From Derrida to Dust, the Material Culture of Research
by Amy Elkins
I’m delighted to announce that I recently accepted a dissertation fellowship at The Bill and Carol Fox Center for Humanistic Inquiry at Emory. This support will facilitate my research and writing along several lines next year, from informal conversation and office space to formal lunches and a public presentation of my work. Fox fellows have long influenced my conception of scholarly inquiry and collaboration at Emory, and I’m fortunate to count many former fellows as cherished friends and colleagues. Finally, the past talks and events I’ve attended at the Center consistently challenge me to think in new ways and explore literature and culture with rigor and creativity—from the excellent papers given at the Atlanta Modernism Symposium to the diverse selections of the Contemporary Women’s Fiction reading series.

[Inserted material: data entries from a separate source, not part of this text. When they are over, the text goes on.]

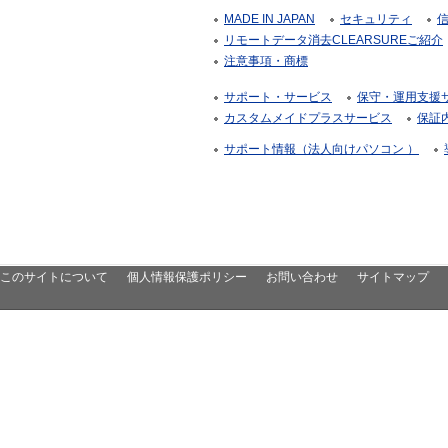
MADE IN JAPAN
セキュリティ
リモートデータ消去CLEARSUREご紹介
注意事項・商標
サポート・サービス
保守・運用支援サー
カスタムメイドプラスサービス
保証
サポート情報（法人向けパソコン ）
このサイトについて
個人情報保護ポリシー
お問い合わせ
サイトマップ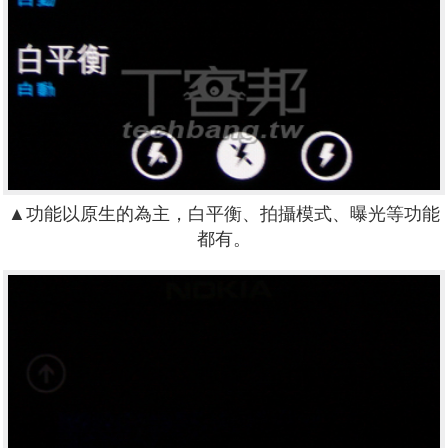
▲功能以原生的為主，白平衡、拍攝模式、曝光等功能
都有。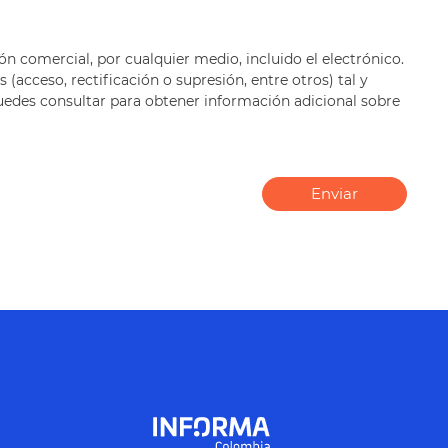
ón comercial, por cualquier medio, incluido el electrónico.
(acceso, rectificación o supresión, entre otros) tal y
 puedes consultar para obtener información adicional sobre
Enviar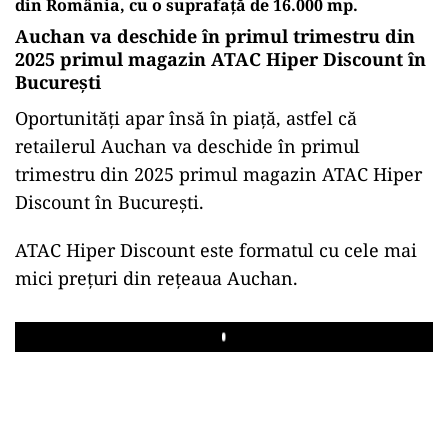
din România, cu o suprafaţă de 16.000 mp.
Auchan va deschide în primul trimestru din
2025 primul magazin ATAC Hiper Discount în
Bucureşti
Oportunităţi apar însă în piaţă, astfel că
retailerul Auchan va deschide în primul
trimestru din 2025 primul magazin ATAC Hiper
Discount în Bucureşti.
ATAC Hiper Discount este formatul cu cele mai
mici preţuri din reţeaua Auchan.
Play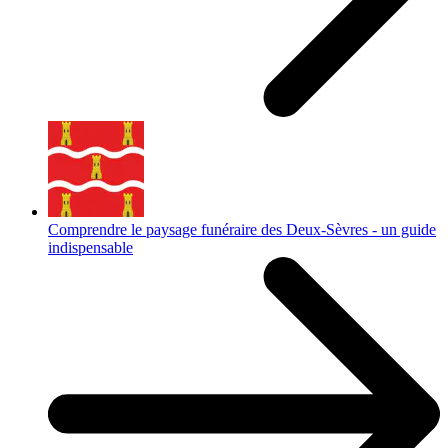
Comprendre le paysage funéraire des Deux-Sèvres - un guide
indispensable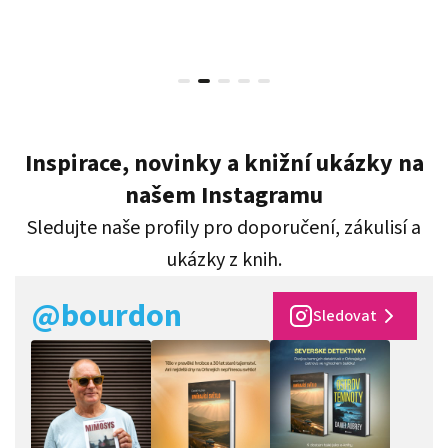
Inspirace, novinky a knižní ukázky na
našem Instagramu
Sledujte naše profily pro doporučení, zákulisí a
ukázky z knih.
@bourdon
Sledovat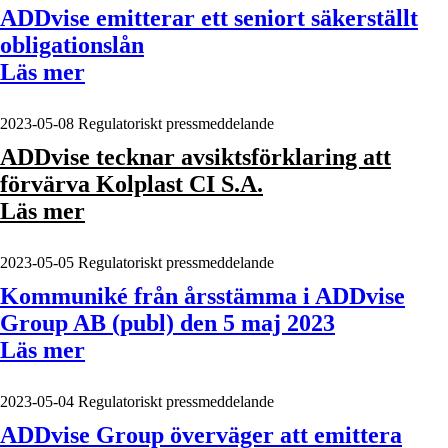
ADDvise emitterar ett seniort säkerställt
obligationslån
Läs mer
2023-05-08
Regulatoriskt pressmeddelande
ADDvise tecknar avsiktsförklaring att
förvärva Kolplast CI S.A.
Läs mer
2023-05-05
Regulatoriskt pressmeddelande
Kommuniké från årsstämma i ADDvise
Group AB (publ) den 5 maj 2023
Läs mer
2023-05-04
Regulatoriskt pressmeddelande
ADDvise Group överväger att emittera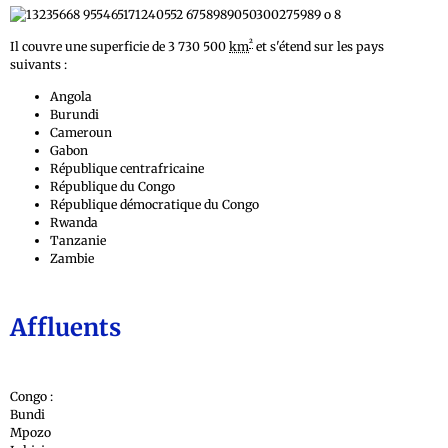
²
Il couvre une superficie de 3 730 500
km
et s'étend sur les pays
suivants :
Angola
Burundi
Cameroun
Gabon
République centrafricaine
République du Congo
République démocratique du Congo
Rwanda
Tanzanie
Zambie
Affluents
Congo :
Bundi
Mpozo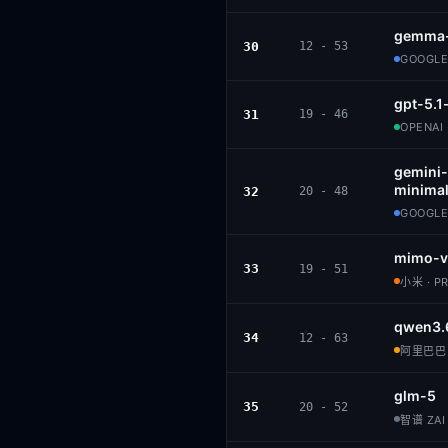
gemma-
30
12 - 53
GOOGLE 
gpt-5.1
31
19 - 46
OPENAI 
gemini-
minimal
32
20 - 48
GOOGLE
mimo-v
33
19 - 51
小米 · P
qwen3.
34
12 - 63
阿里巴巴 ·
glm-5
35
20 - 52
智谱 ZAI 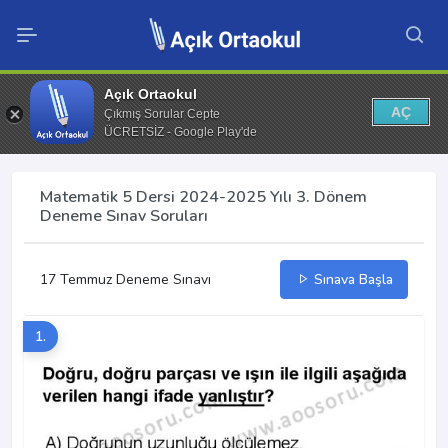
Açık Ortaokul
AÇ
Çıkmış Sorular Cepte
ÜCRETSİZ - Google Play'de
Matematik 5 Dersi 2024-2025 Yılı 3. Dönem
Deneme Sınav Soruları
17 Temmuz Deneme Sınavı
Sınava Başla
1.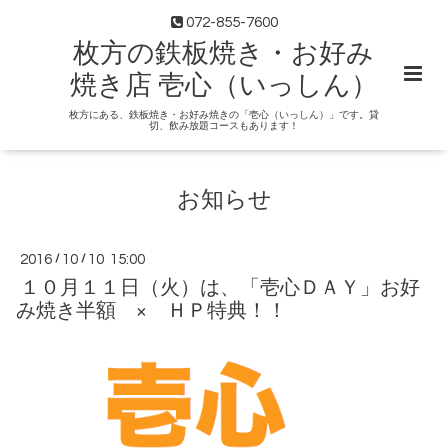
072-855-7600
枚方の鉄板焼き・お好み
焼き店 壱心（いっしん）
枚方にある、鉄板焼き・お好み焼きの「壱心（いっしん）」です。貸
切、飲み放題コースもあります！
お知らせ
2016
/
10
/
10 15:00
１０月１１日（火）は、「壱心ＤＡＹ」お好
み焼き半額 × ＨＰ特典！！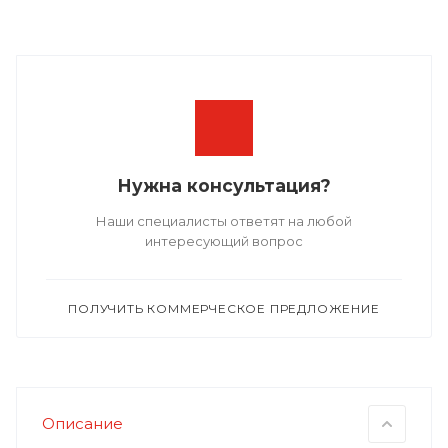
Нужна консультация?
Наши специалисты ответят на любой
интересующий вопрос
ПОЛУЧИТЬ КОММЕРЧЕСКОЕ ПРЕДЛОЖЕНИЕ
Описание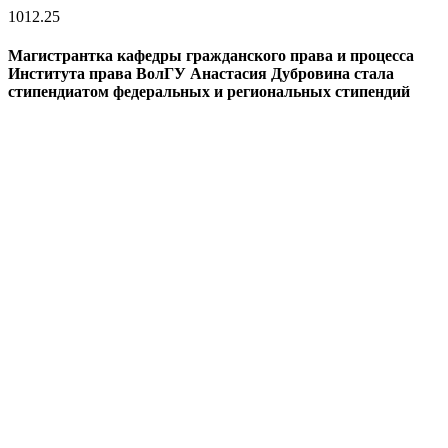
10
12.25
Магистрантка кафедры гражданского права и процесса
Института права ВолГУ Анастасия Дубровина стала
стипендиатом федеральных и региональных стипендий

Recently, I enjoyed perusing the undergraduate Fox Center fellows’ blog. Almost every account mentions something about the material conditions of research at the Center: coffee brewing, food in the fridge, copious office supplies, free printing, bookshelves, natural light, computers, the almost-palpable buzz of productivity. My research necessarily pushes me to consider the material spaces of intellectual production—the archives I’ve visited in the U.S. and U.K. each presented me with new contexts and challenges. Sometimes in those spaces, the psychological paradox of Derrida’s “archive fever” comes alive with Carolyn Steedman’s observations in Dust: The Archive and Cultural History that the archive is a space full of dangerous allergens, microbes, and decay. Furthermore, the authors I study account for material and visual culture in striking ways—not just conceptually or metaphorically. The CLACK! of the camera’s shutter accompanies Woolf’s characters’ epiphanies as ideas come into focus and expose social problems. Mina Loy’s trash assemblages shape the bodies of social outcasts from the materials of their survival.
Woolf of course expressed, in no uncertain terms, that “a room of one’s own” drives the engine of creative, artistic, and intellectual production. It’s a simple but powerful suggestion, that space and time to write open up exciting possibilities for the scholarly imagination.